Seit Jahren werden immer wieder Versuche unternommen, die biblischen Geschichten als große Texte der Weltliteratur nachzuerzählen. Einer der erfolgreichsten Versuche aus den letzten Jahren stammt von dem niederländischen Schriftsteller Guus Kuijer. Der erste Band mit Geschichten aus dem 1. Buch Mose auf Deutsch ist als Taschenbuch erschienen.

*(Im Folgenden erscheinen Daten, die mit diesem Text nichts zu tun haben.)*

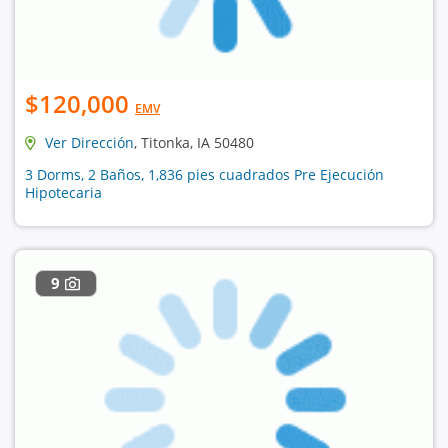
$120,000
EMV
Ver Dirección
, Titonka, IA 50480
3 Dorms, 2 Baños, 1,836 pies cuadrados Pre Ejecución
Hipotecaria
9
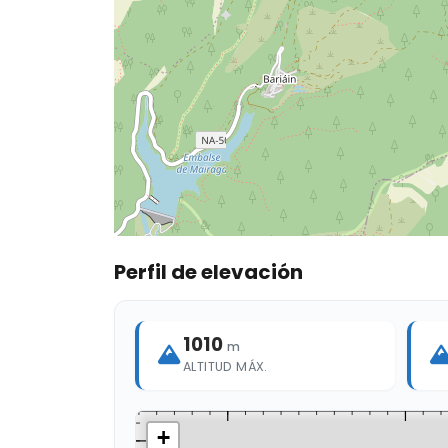
Perfil de elevación
1010
m
ALTITUD MÁX.
+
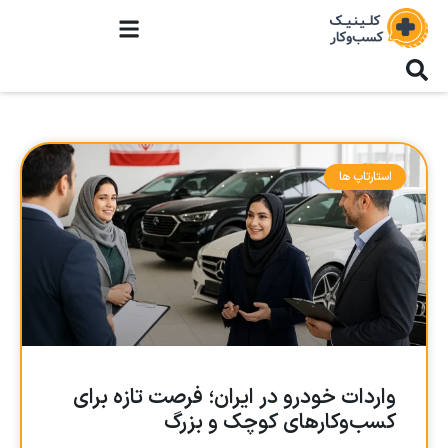
استارتاپ ها
واردات خودرو در ایران؛ فرصت تازه برای
کسب‌وکارهای کوچک و بزرگ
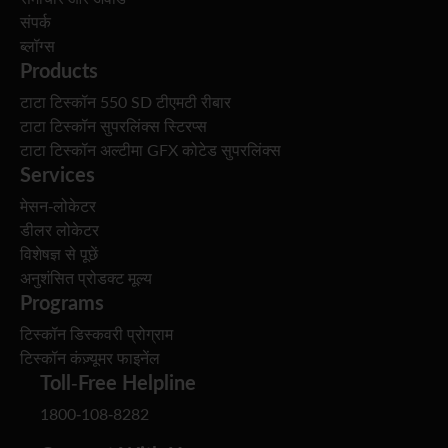
संपर्क
ब्लॉग्स
Products
टाटा टिस्कॉन 550 SD टीएमटी रीबार
टाटा टिस्कॉन सुपरलिंक्स स्टिरप्स
टाटा टिस्कॉन अल्टीमा GFX कोटेड सुपरलिंक्स
Services
मेसन-लोकेटर
डीलर लोकेटर
विशेषज्ञ से पूछें
अनुशंसित प्रोडक्ट मूल्य
Programs
टिस्कॉन डिस्कवरी प्रोग्राम
टिस्कॉन कंज़्यूमर फाइनेंल
Toll-Free Helpline
1800-108-8282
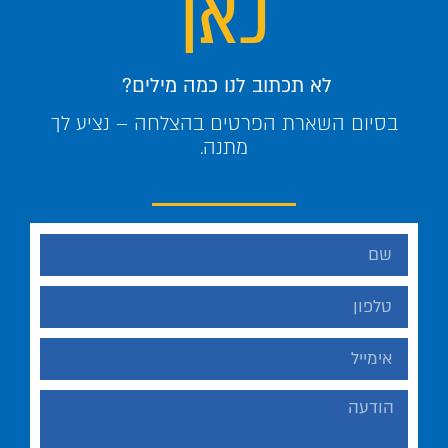
כאן
לא תכתוב לנו כמה מילים?
בסיום השארת הפרטים בהצלחה – נציע לך
מתנה.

Alle Geschichten werden in der Ich-Form vorgetragen. Neben Adam, Sara, Isaak und Benjamin erzählen Noahs Sohn Ham und Schelach, der den Turmbau zu Babel begann. Durch dieses persönliche Erzählen erreicht der Autor Lebendigkeit der Darstellung und verleiht den Texten einen mündlichen Erzählton. Das gelingt ihm wunderbar. Die Geschichten lesen sich leicht, sind nie oberflächlich; lediglich die Erzählung von der Erschaffung der Welt gerät etwas umständlich. Bei seiner Vertrautheit mit der Bibel kann der Autor wie selbstverständlich Hinweise auf das Neue Testament einbauen. Mehrmals denkt er über das Zustandekommen und den Sinn von Erzählungen nach. »Die Menschen machen Erfahrungen, um daraus zu lernen. Deshalb erzählen wir uns Geschichten.«
Guus Kuijer, der bereits als Kind den Glauben verloren hat, erzählt »die Bibelgeschichten nicht wegen ihres frommen Inhalts, sondern wegen ihrer erstaunlichen erzählerischen Kraft«. Dabei interpretiert er selbstverständlich und lässt Gott und die Götter als eifersüchtige, neidische Wesen erscheinen. Neidisch seien sie, weil sie nur existieren und nicht leben, das heißt keine erfüllenden Beziehungen, kein gleichgewichtiges Gegenüber haben. So fragt sich Schelach, als das Turmbau-Projekt zu scheitern droht: »Was haben die Götter von unserer Untertänigkeit? Dass sie bis in alle Ewigkeit selbstgefällig mit ihren lebenden Puppen spielen können?« Und Benjamin meint: »So etwas sehen die Götter gern: dass wir uns erbärmlicher geben, als wir sind, damit sie sich groß fühlen können.«
Durch diese ablehnende, spöttische Sicht geraten die Erzählungen in eine Schieflage. Gott erscheint nie als der liebevolle, sorgende Vater, sondern als selbstsüchtiges, prahlerisches Wesen. So bleibt der Gesamteindruck zwiespältig: einerseits spannend, teilweise vergnüglich, stets gut lesbar und andererseits ein einseitiges, liebloses Gottesbild.